Kesepakatan ini mencakup persetujuan kerangka acuan atau framework yang akan menjadi dasar perundingan lebih lanjut. Dalam kerangka tersebut, kedua negara sepakat membahas kemitraan perdagangan dan investasi, kemitraan di sektor mineral penting (critical minerals), serta penguatan ketahanan rantai pasok yang strategis bagi kedua pihak.
Langkah ini diambil sebagai respons cepat atas kebijakan tarif baru yang diberlakukan oleh Presiden Donald Trump, yang menaikkan tarif impor produk Indonesia hingga 32 persen, dengan tambahan tarif 10 persen yang mulai berlaku awal April 2025. Dengan demikian, tarif total yang dikenakan bisa mencapai 47 persen, jauh lebih tinggi dibandingkan tarif yang dikenakan pada negara pesaing seperti Vietnam dan Thailand.
Kebijakan tarif tinggi ini berdampak signifikan pada daya saing ekspor Indonesia, terutama untuk produk unggulan seperti garmen, tekstil dan sebagainya. Para pembeli di AS bahkan meminta agar beban tambahan tarif ini dapat dinegosiasikan ulang agar tidak sepenuhnya dibebankan kepada eksportir Indonesia.
Dalam perundingan, pemerintah Indonesia menyampaikan sejumlah proposal untuk meredakan ketegangan perdagangan. Salah satunya adalah peningkatan impor produk dari AS seperti minyak mentah dan bensin, sebagai bagian dari upaya menciptakan keseimbangan perdagangan dan investasi antara kedua negara.
Airlangga menegaskan bahwa proses negosiasi akan dilanjutkan dalam satu hingga tiga putaran pertemuan selama 60 hari ke depan. Pemerintah optimis bahwa dalam jangka waktu tersebut, kesepakatan final berupa format perjanjian resmi dapat tercapai dan disetujui oleh kedua negara.

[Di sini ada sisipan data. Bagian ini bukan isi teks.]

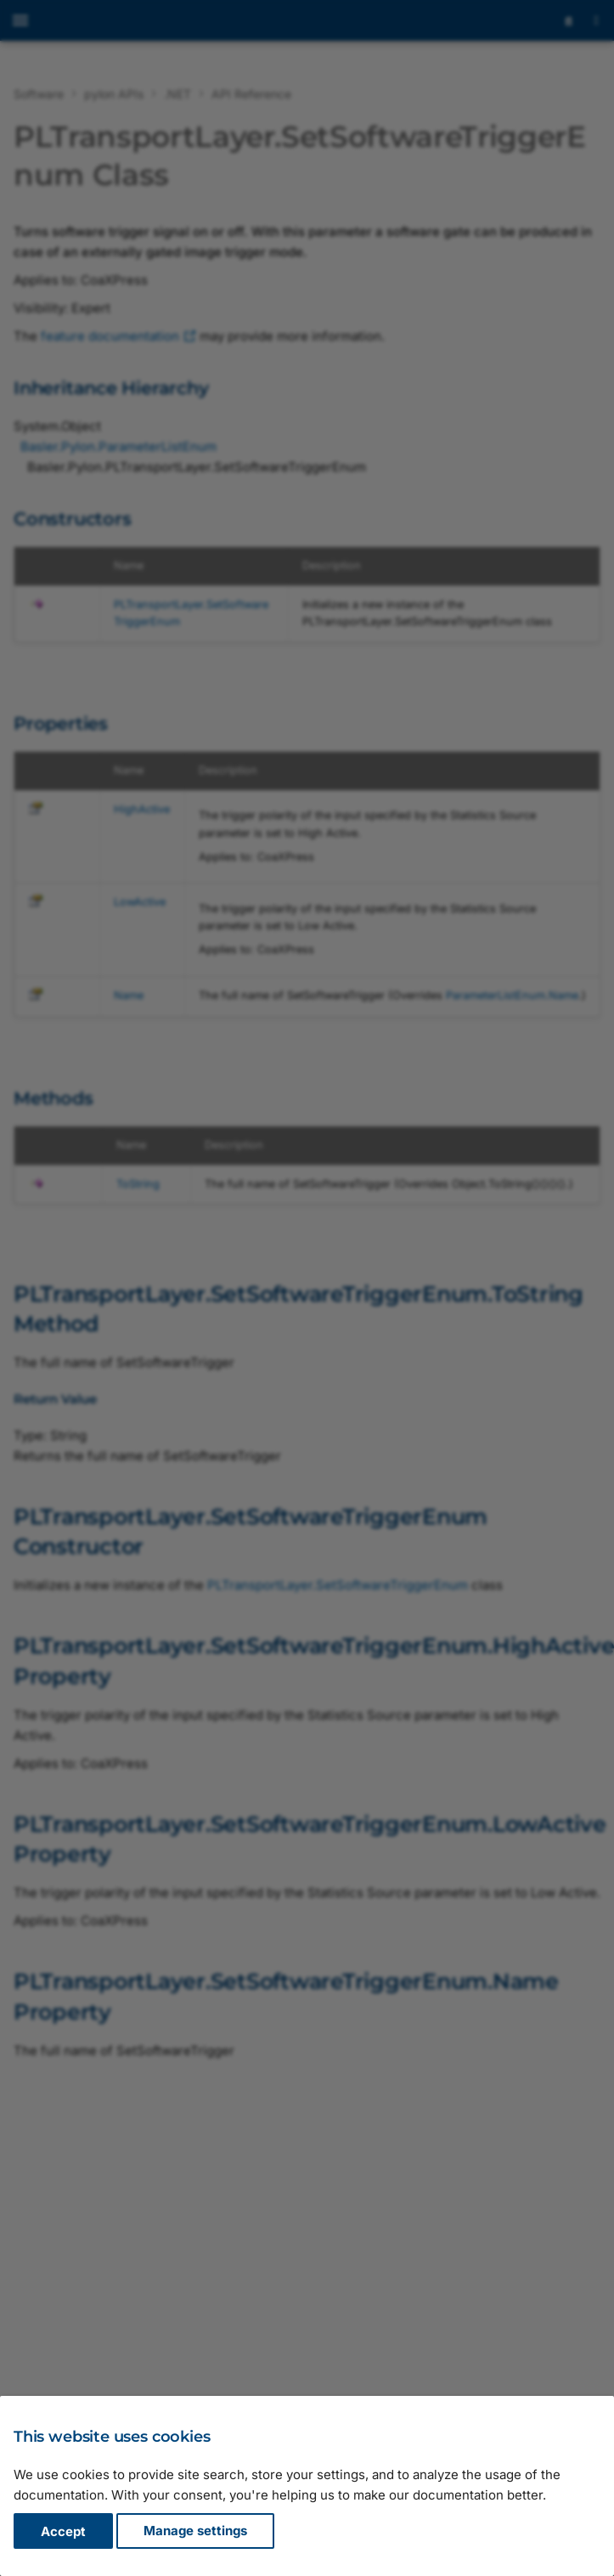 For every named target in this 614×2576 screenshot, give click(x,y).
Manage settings (195, 2531)
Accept (63, 2531)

Kesepakatan ini juga mencerminkan komitmen kedua negara untuk memperkuat kemitraan strategis yang tidak hanya terbatas pada perdagangan, tetapi juga investasi dan pengembangan sektor mineral penting, yang menjadi perhatian global dalam konteks ketahanan rantai pasok dan geopolitik.
Pemerintah Indonesia berharap perundingan ini dapat mengembalikan tarif impor ke tingkat yang lebih kompetitif dan mengurangi beban tambahan yang selama ini dirasakan oleh eksportir nasional. Hal ini dianggap penting untuk menjaga stabilitas ekonomi dan mendukung pertumbuhan ekspor Indonesia ke pasar AS.
Dengan kesepakatan penyelesaian negosiasi dalam 60 hari, Indonesia dan AS menunjukkan sikap pragmatis dan responsif terhadap dinamika perdagangan global yang terus berubah. Keberhasilan perundingan ini diharapkan dapat menjadi contoh kerja sama bilateral yang konstruktif dan saling menguntungkan di masa depan.